Mymuesli offers over 80 different ingredients for the customers to choose from and mix. How do you decide to introduce new ingredients? Are there any particularly popular ones? Do you see any trends in mixtures ordered?
Our products team lead by Stephan Schwarz, Head of Brand, is doing a great job of coming up with their own ideas while incorporating trends and customer feedback into them. I guess that and much love for the product… that's our secret sauce recipe :)
Have you ever had any specifically crazy or awkward order? Or perhaps you have come up with your own unusual recipes?
Hmmm ... Some people have proposed through Love mueslis and corresponding mymuesli greeting cards, “Hope you like muesli, will you marry me?”. I love that!
Mymuesli sells both online and offline – you have a number of stores in the DACH region. Did you start online – and went offline to back up your sales? The big number of stores serves as the best proof of the speed of your development!
Mymuesli is also available in the Netherlands and Sweden – both online and offline. How is the company doing on the non-German speaking markets? Are there any different food preferences or local peculiarities that you had to adjust to?
Yes, we started online in 2007, added the first store in 2009; at first it was more of an experiment than a strategic decision, but as we saw the potential of mymuesli stores we chose to open new ones.
Internationalization is always tricky for Startups, but we're quite happy in the Netherlands, we've been around for some time now. In Sweden, especially online the concept is catching on as planned, but there's still lots of work to do!
Do you plan any further expansion into other European markets?

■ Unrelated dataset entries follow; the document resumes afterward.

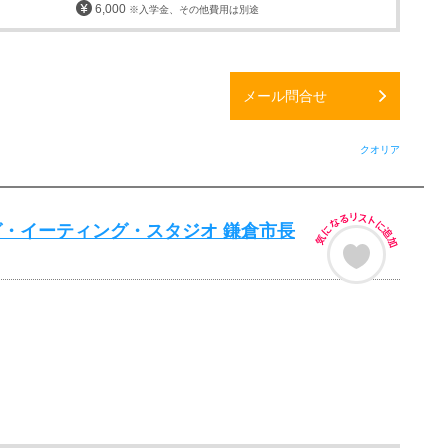
6,000
※入学金、その他費用は別途
メール問合せ
クオリア
・イーティング・スタジオ 鎌倉市長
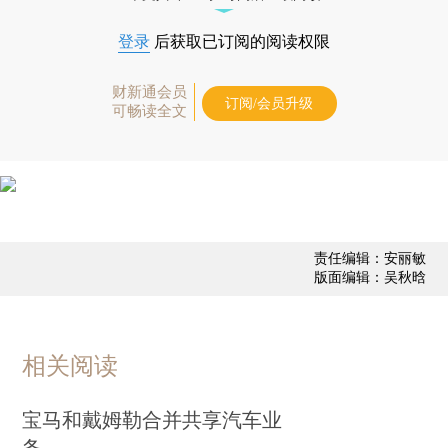
登录
后获取已订阅的阅读权限
财新通会员
订阅/会员升级
可畅读全文
责任编辑：安丽敏
版面编辑：吴秋晗
相关阅读
宝马和戴姆勒合并共享汽车业
务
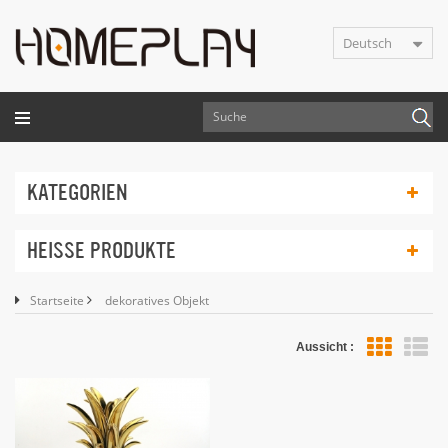
Deutsch
KATEGORIEN
HEISSE PRODUKTE
Startseite
dekoratives Objekt
Aussicht :
Lis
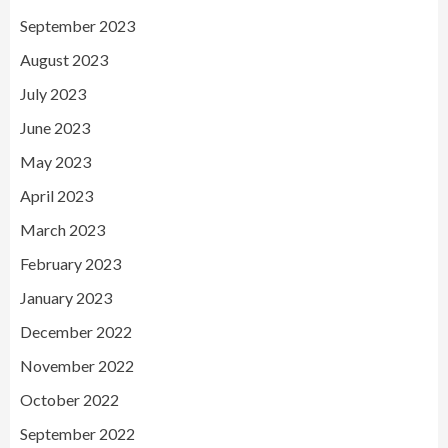
September 2023
August 2023
July 2023
June 2023
May 2023
April 2023
March 2023
February 2023
January 2023
December 2022
November 2022
October 2022
September 2022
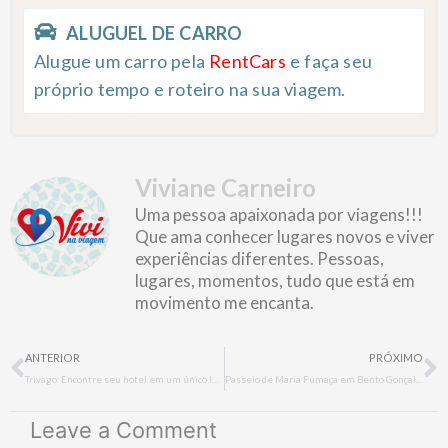
ALUGUEL DE CARRO
Alugue um carro pela
RentCars
e faça seu
próprio tempo e roteiro na sua viagem.
Viviane Carneiro
Uma pessoa apaixonada por viagens!!!
Que ama conhecer lugares novos e viver
experiências diferentes. Pessoas,
lugares, momentos, tudo que está em
movimento me encanta.
Prev
N
ANTERIOR
PRÓXIMO
Trivago: Encontre seu hotel em um único lugar
Passeio de Maria Fumaça em Bento Gonçalves
Leave a Comment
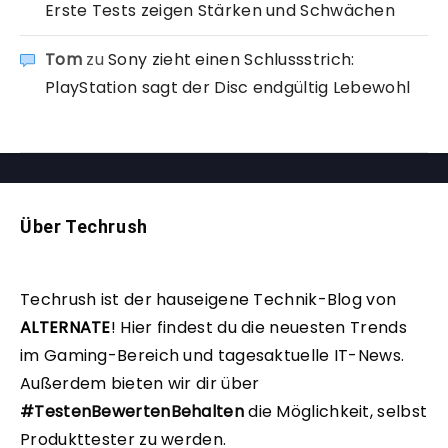
Erste Tests zeigen Stärken und Schwächen
Tom
zu
Sony zieht einen Schlussstrich:
PlayStation sagt der Disc endgültig Lebewohl
Über Techrush
Techrush ist der hauseigene Technik-Blog von
ALTERNATE
!
Hier findest du die neuesten Trends
im Gaming-Bereich und tagesaktuelle IT-News.
Außerdem bieten wir dir über
#TestenBewertenBehalten
die Möglichkeit, selbst
Produkttester zu werden.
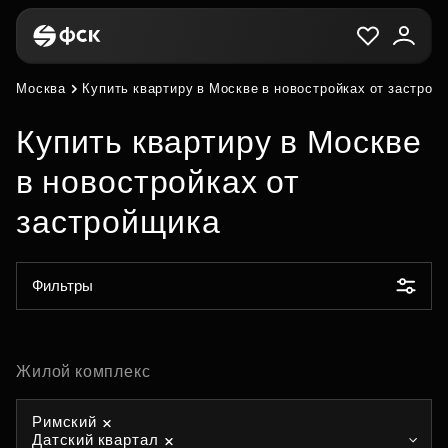
Москва
Купить квартиру в Москве в новостройках от застрой
Купить квартиру в Москве
в новостройках от
застройщика
Фильтры
Жилой комплекс
Римский
Датский квартал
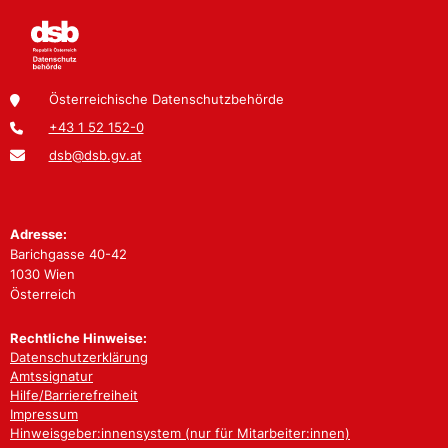
Österreichische Datenschutzbehörde
+43 1 52 152-0
dsb@dsb.gv.at
Adresse:
Barichgasse 40-42
1030 Wien
Österreich
Rechtliche Hinweise:
Datenschutzerklärung
Amtssignatur
Hilfe/Barrierefreiheit
Impressum
Hinweisgeber:innensystem (nur für Mitarbeiter:innen)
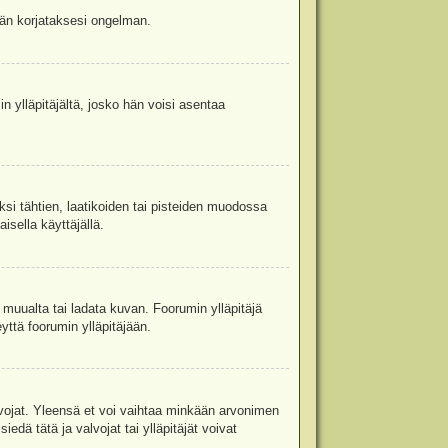
jään korjataksesi ongelman.
in ylläpitäjältä, josko hän voisi asentaa
ksi tähtien, laatikoiden tai pisteiden muodossa
isella käyttäjällä.
a muualta tai ladata kuvan. Foorumin ylläpitäjä
yttä foorumin ylläpitäjään.
valvojat. Yleensä et voi vaihtaa minkään arvonimen
edä tätä ja valvojat tai ylläpitäjät voivat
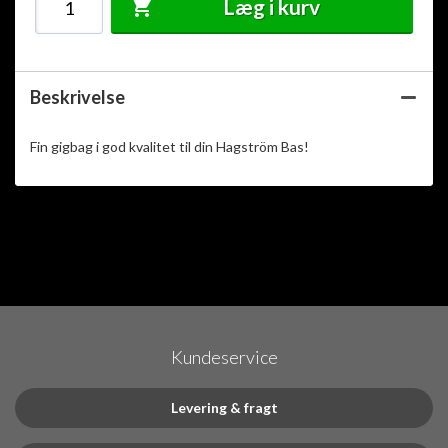
Læg i kurv
Beskrivelse
Fin gigbag i god kvalitet til din Hagström Bas!
Kundeservice
Levering & fragt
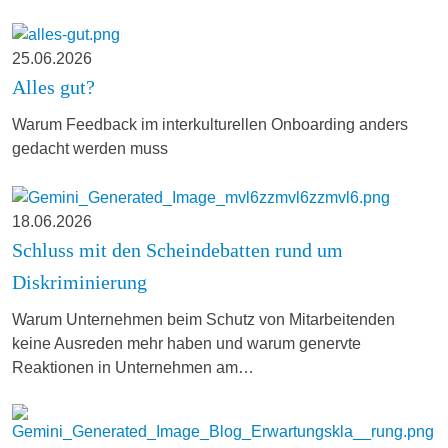
25.06.2026
Alles gut?
Warum Feedback im interkulturellen Onboarding anders
gedacht werden muss
18.06.2026
Schluss mit den Scheindebatten rund um
Diskriminierung
Warum Unternehmen beim Schutz von Mitarbeitenden
keine Ausreden mehr haben und warum genervte
Reaktionen in Unternehmen am…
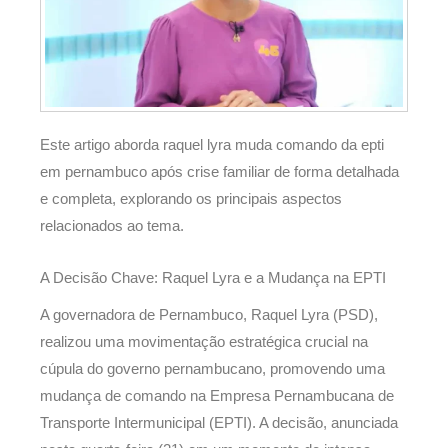
Este artigo aborda raquel lyra muda comando da epti
em pernambuco após crise familiar de forma detalhada
e completa, explorando os principais aspectos
relacionados ao tema.
A Decisão Chave: Raquel Lyra e a Mudança na EPTI
A governadora de Pernambuco, Raquel Lyra (PSD),
realizou uma movimentação estratégica crucial na
cúpula do governo pernambucano, promovendo uma
mudança de comando na Empresa Pernambucana de
Transporte Intermunicipal (EPTI). A decisão, anunciada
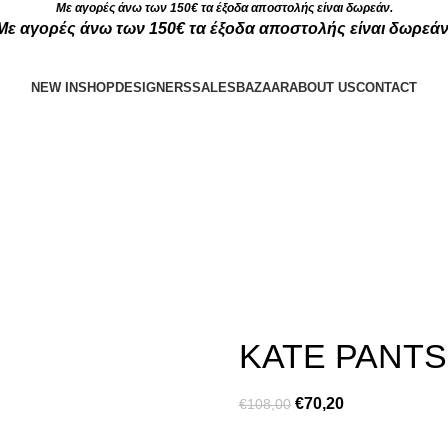
Με αγορές άνω των 150€ τα έξοδα αποστολής είναι δωρεάν.
Με αγορές άνω των 150€ τα έξοδα αποστολής είναι δωρεάν
NEW IN
SHOP
DESIGNERS
SALES
BAZAAR
ABOUT US
CONTACT
KATE PANTS
€
70,20
€
108,00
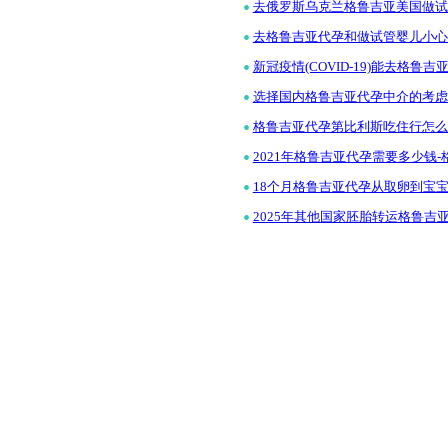
•
去俄罗斯乌克兰格鲁吉亚美国做试
•
去格鲁吉亚代孕和做试管婴儿小心
•
新冠疫情(COVID-19)能去格
•
选择国内格鲁吉亚代孕中介的考虑
•
格鲁吉亚代孕第比利斯吃住行怎么
•
2021年格鲁吉亚代孕需要多少钱
•
18个月格鲁吉亚代孕从取卵到宝
•
2025年其他国家胚胎转运格鲁吉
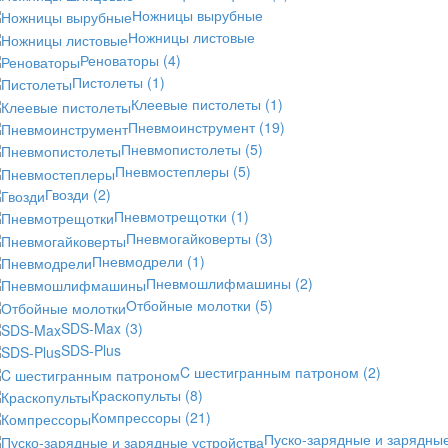
Ножницы вырубные
Ножницы листовые
Реноваторы
(4)
Пистолеты
(1)
Клеевые пистолеты
(1)
Пневмоинструмент
(19)
Пневмопистолеты
(5)
Пневмостеплеры
(5)
Гвозди
(2)
Пневмотрещотки
(1)
Пневмогайковерты
(3)
Пневмодрели
(1)
Пневмошлифмашины
(2)
Отбойные молотки
(5)
SDS-Max
(3)
SDS-Plus
C шестигранным патроном
(2)
Краскопульты
(8)
Компрессоры
(21)
Пуско-зарядные и зарядны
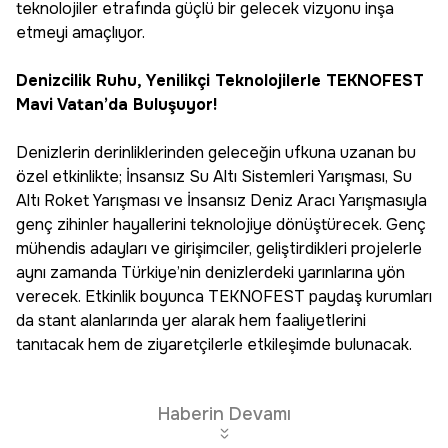
teknolojiler etrafında güçlü bir gelecek vizyonu inşa
etmeyi amaçlıyor.
Denizcilik Ruhu, Yenilikçi Teknolojilerle TEKNOFEST
Mavi Vatan’da Buluşuyor!
Denizlerin derinliklerinden geleceğin ufkuna uzanan bu
özel etkinlikte; İnsansız Su Altı Sistemleri Yarışması, Su
Altı Roket Yarışması ve İnsansız Deniz Aracı Yarışmasıyla
genç zihinler hayallerini teknolojiye dönüştürecek. Genç
mühendis adayları ve girişimciler, geliştirdikleri projelerle
aynı zamanda Türkiye’nin denizlerdeki yarınlarına yön
verecek. Etkinlik boyunca TEKNOFEST paydaş kurumları
da stant alanlarında yer alarak hem faaliyetlerini
tanıtacak hem de ziyaretçilerle etkileşimde bulunacak.
Haberin Devamı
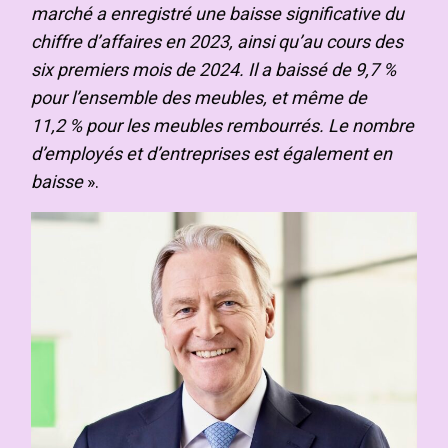
marché a enregistré une baisse significative du
chiffre d’affaires en 2023, ainsi qu’au cours des
six premiers mois de 2024. Il a baissé de 9,7 %
pour l’ensemble des meubles, et même de
11,2 % pour les meubles rembourrés. Le nombre
d’employés et d’entreprises est également en
baisse
».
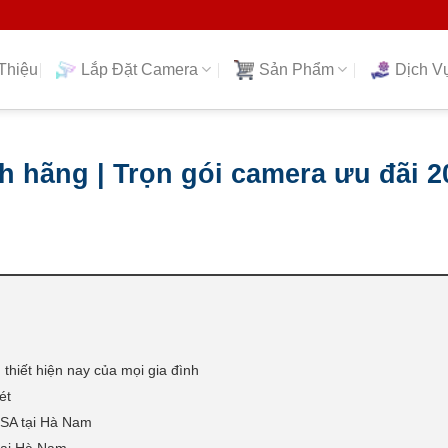
Thiệu
Lắp Đặt Camera
Sản Phẩm
Dịch V
h hãng | Trọn gói camera ưu đãi 2
thiết hiện nay của mọi gia đình
ét
USA tại Hà Nam
tại Hà Nam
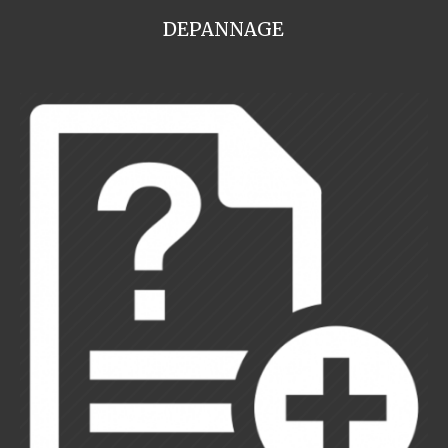
DEPANNAGE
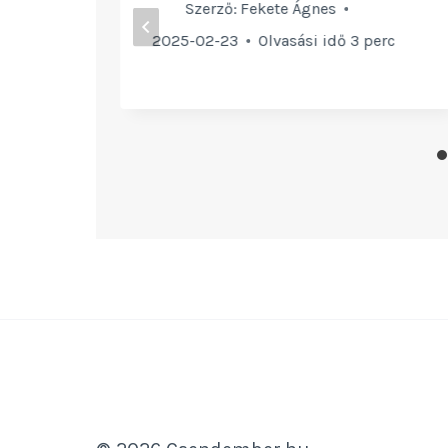
Szerző:
Fekete Ágnes
rc
2025-02-23
Olvasási idő
3
perc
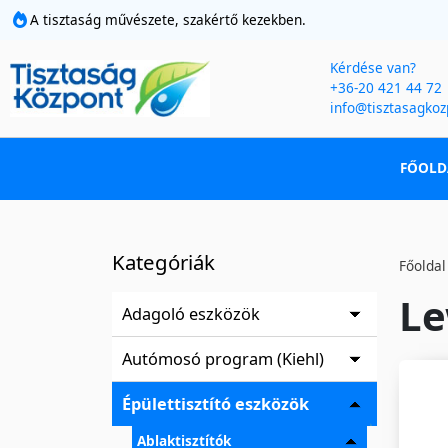
A tisztaság művészete, szakértő kezekben.
Kérdése van?
+36-20 421 44 72
info@tisztasagkoz
FŐOLD
Kategóriák
Főoldal
Le
Adagoló eszközök
Autómosó program (Kiehl)
Épülettisztító eszközök
Ablaktisztítók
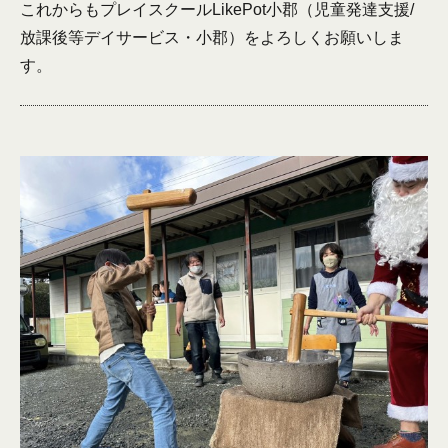
これからもプレイスクールLikePot小郡（児童発達支援/
放課後等デイサービス・小郡）をよろしくお願いしま
す。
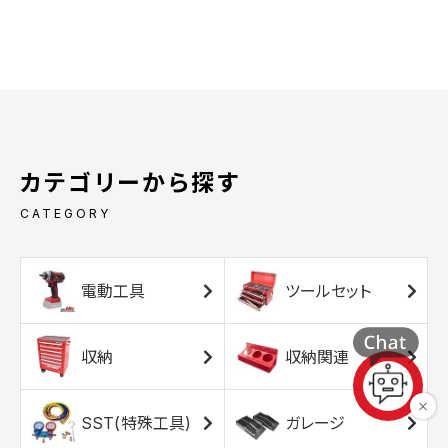
カテゴリーから探す
CATEGORY
電動工具
ツールセット
収納
収納関連
SST(特殊工具)
ガレージ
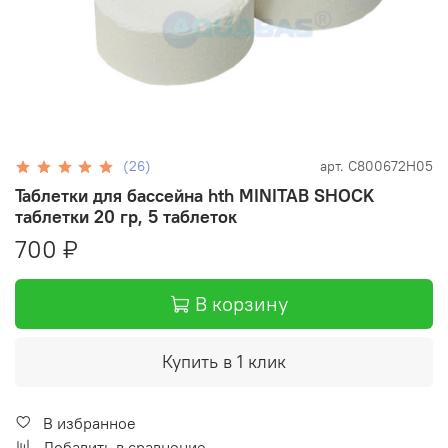
(26)
арт.
C800672H05
Таблетки для бассейна hth MINITAB SHOCK
таблетки 20 гр, 5 таблеток
700 ₽
В корзину
Купить в 1 клик
В избранное
Добавить в сравнение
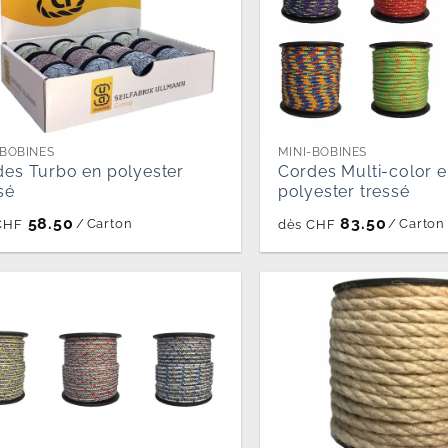
-BOBINES
MINI-BOBINES
des Turbo en polyester
Cordes Multi-color 
sé
polyester tressé
58.50
83.50
/
Carton
/
Carton
CHF
dès
CHF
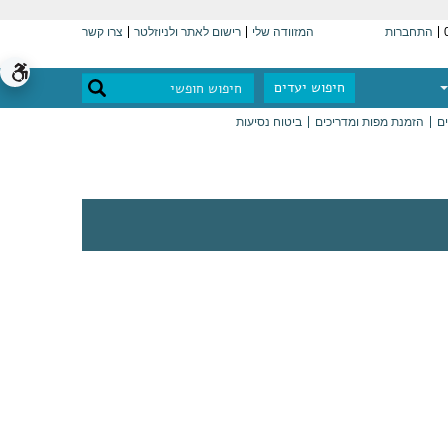
התחברות
המזוודה שלי
רישום לאתר ולניוזלטר
צרו קשר
חיפוש יעדים
ים
הזמנת מפות ומדריכים
ביטוח נסיעות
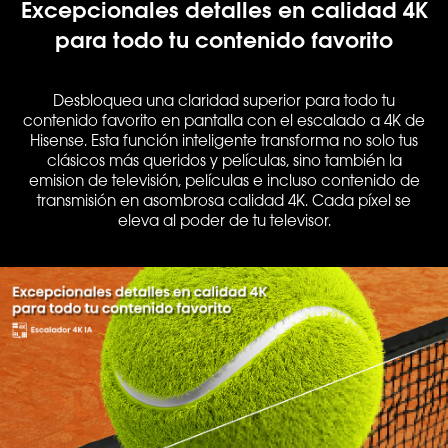
Excepcionales detalles en calidad 4K
para todo tu contenido favorito
Desbloquea una claridad superior para todo tu
contenido favorito en pantalla con el escalado a 4K de
Hisense. Esta función inteligente transforma no solo tus
clásicos más queridos y películas, sino también la
emision de televisión, películas e incluso contenido de
transmisión en asombrosa calidad 4K. Cada píxel se
eleva al poder de tu televisor.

At some point that would make sense, yes. But right now we're focusing on existing markets and Xmas which is just around the corner!
Mymuesli is just one of the awesome examples of the online world becoming the promised land for all food lovers. We can easily order and explore food that we just didn’t have in our nearby shops or supermarkets. Isn’t it so that eCommerce has rediscovered selling food?
Yes, I would agree. The market is huge, and it's so much more fun than selling algorithms for example. Thus, I can heavily recommend the food industry if you're unhappy with your current job. There's still great potential for new businesses.
Do you have any competiton? Nowadays, especially in the domain of food, companies imitate each other. Do you face the same problems? What do you do to stay as unique and crunchy as on day one of your business?
We really don't look to left or right too much. Not because we're arrogant or anything. But we have our own vision and strategies that are mainly impacted by intrinsic goals. And: The market is really big, there's room for everyone, I hope.